Shaping is basically queueing. We put packets in the queue and only send traffic every now and then to get the desired shaping rate.

This isn’t really possible inbound since you already have received the traffic. I guess you could store it in an inbound queue but that might make not much sense to do :slight_smile:

Rene

Silly question. Is the Be usually the same as the Bc or can the Be value be different?

Michael,
Be can be the same as Bc, but is often different. For example, with a single rate, three color policer, Bc and Be are the same, but with a dual rate, three color policer, Bc is based on the Committed Information Rate (CIR), while Be is based on the Peak Information Rate (PIR) which are often different.

Hi Rene,

Talking about bitrate and “Routers are only able to send bits at the physical clock rate”, I was confusing about the very basic theory of the packet, packet size and how it transmit in the network media.

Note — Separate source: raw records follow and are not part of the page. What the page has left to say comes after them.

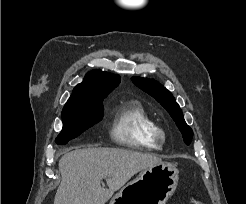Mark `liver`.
Returning <instances> with one entry per match:
<instances>
[{"mask_svg": "<svg viewBox=\"0 0 246 204\" xmlns=\"http://www.w3.org/2000/svg\"><path fill=\"white\" fill-rule=\"evenodd\" d=\"M159 163L156 155L126 149L69 151L59 161L62 180L54 204H105L136 173ZM102 179L108 188L101 186Z\"/></svg>", "mask_w": 246, "mask_h": 204, "instance_id": "liver-1", "label": "liver"}]
</instances>
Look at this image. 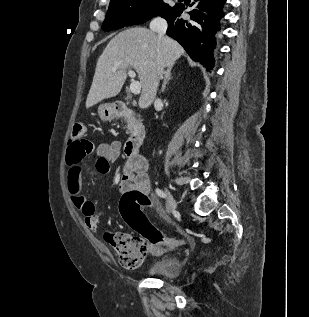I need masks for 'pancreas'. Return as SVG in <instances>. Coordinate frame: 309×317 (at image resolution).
Here are the masks:
<instances>
[{"label": "pancreas", "mask_w": 309, "mask_h": 317, "mask_svg": "<svg viewBox=\"0 0 309 317\" xmlns=\"http://www.w3.org/2000/svg\"><path fill=\"white\" fill-rule=\"evenodd\" d=\"M126 128H127V131H126V132L129 133V127L127 126Z\"/></svg>", "instance_id": "1"}]
</instances>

If everything is sending bit by bit, how it become a “packet” and people always says how the data in a message or file is broken up into packages about 1,500 bytes long, but how it change to “a packet”? so router is sending bit or sending packet?

Thanks

Hi,
If i have one gb bandwidth and the source transmitting only 5 Mb,still do I need to work on qos
thanks

Sims,
It may seem crazy in your scenario that you would have to worry about QoS, but yes, you do, if you have mission critical applications that can’t afford any type of delay. There is a sneaky phenomenon called a “micro-burst” where a sudden, very short (milliseconds) flood of traffic can overwhelm a device. If you have a mission critical application, it would be smart for you to establish a QoS policy that guarantees the bandwidth you know it needs as opposed to leaving it to chance.

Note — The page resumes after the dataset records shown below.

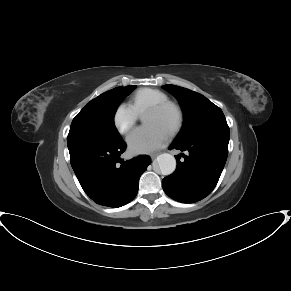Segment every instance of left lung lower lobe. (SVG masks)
<instances>
[{"label": "left lung lower lobe", "instance_id": "left-lung-lower-lobe-1", "mask_svg": "<svg viewBox=\"0 0 291 291\" xmlns=\"http://www.w3.org/2000/svg\"><path fill=\"white\" fill-rule=\"evenodd\" d=\"M229 133L204 136L186 143L173 142L169 149H178L184 161H179L176 170L162 180L165 193L182 203H194L209 195L215 188L224 168Z\"/></svg>", "mask_w": 291, "mask_h": 291}]
</instances>
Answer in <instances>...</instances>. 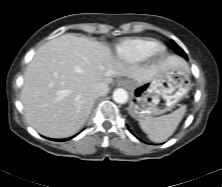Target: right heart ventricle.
I'll use <instances>...</instances> for the list:
<instances>
[{
	"mask_svg": "<svg viewBox=\"0 0 222 187\" xmlns=\"http://www.w3.org/2000/svg\"><path fill=\"white\" fill-rule=\"evenodd\" d=\"M156 44L157 41L152 38L126 39L117 44L116 55L127 63H137L148 58Z\"/></svg>",
	"mask_w": 222,
	"mask_h": 187,
	"instance_id": "e07e8e85",
	"label": "right heart ventricle"
}]
</instances>
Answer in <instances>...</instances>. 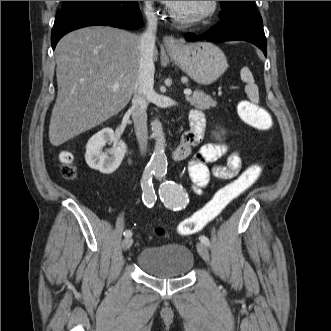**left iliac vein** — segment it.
Returning <instances> with one entry per match:
<instances>
[{
    "label": "left iliac vein",
    "instance_id": "obj_1",
    "mask_svg": "<svg viewBox=\"0 0 331 331\" xmlns=\"http://www.w3.org/2000/svg\"><path fill=\"white\" fill-rule=\"evenodd\" d=\"M196 248H197V251L199 253V255L207 262L209 263V252H208V249L206 247L205 244H203L202 242H199L196 244Z\"/></svg>",
    "mask_w": 331,
    "mask_h": 331
}]
</instances>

19 posts were merged into an existing topic: QoS Traffic Shaping Explained

Please help me out to implement QoS over ADSL link. I want to prioritize my voice traffic and assign 15% of BW.
Please check the config of my usual WAN link not sure what would be on ADSL.

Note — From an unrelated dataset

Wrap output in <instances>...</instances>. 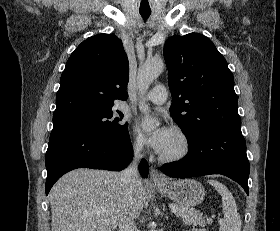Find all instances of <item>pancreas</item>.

class-map match-any Client-Signal-Class
 match precedence 3
 match ip dscp af31
 match ip dscp cs3
class-map match-any Client-VOIP-Class
 match precedence 5
 match ip dscp ef
!
policy-map 50Mb-VOIP-PMAP
 class Client-VOIP-Class
  priority percent 10
 class Client-Signal-Class
  bandwidth percent 5
 class class-default
  fair-queue
policy-map 50Mb-VOIP
 class class-default
  shape average 49000000 504000
   service-policy 50Mb-VOIP-PMAP

Not sure what would be the shaping reference BW (Here - 49000000) on ADSL link. Your prompt reply highly appreciated.

This example looks correct. You are shaping to 49 Mbit, with a Bc of 504000 you have a Tc of ~11ms which is fine. On Cisco IOS, you have to configure the shaper first and then use a sub-policy with LLQ like you did…10% priority queue for RTP and 5% (CBWFQ) for your signaling traffic.

Hi,

Rene, can you tell me if the Be is available at any given time or not ? If i have Bc 8000bits and Be 8000 it means that at every Tc i can send 16 000bits ?

Hello Bogdan

The Be will be available only if it has been configured. If it has, then for the first Tc you will be able to send up to 16000 bits. In order for the Be to be available again, a certain time interval of inactivity, the Be will be available again to burst up to 16000 bits once again.

I hope this has been helpful!

Laz

Hello Rene

I am bit confuse between policing and shaping … can you please help to understand practical difference between policing and shaping …

Hello Prashant,

Both policing and shaping have a common goal: to “rate-limit” exceeding traffic.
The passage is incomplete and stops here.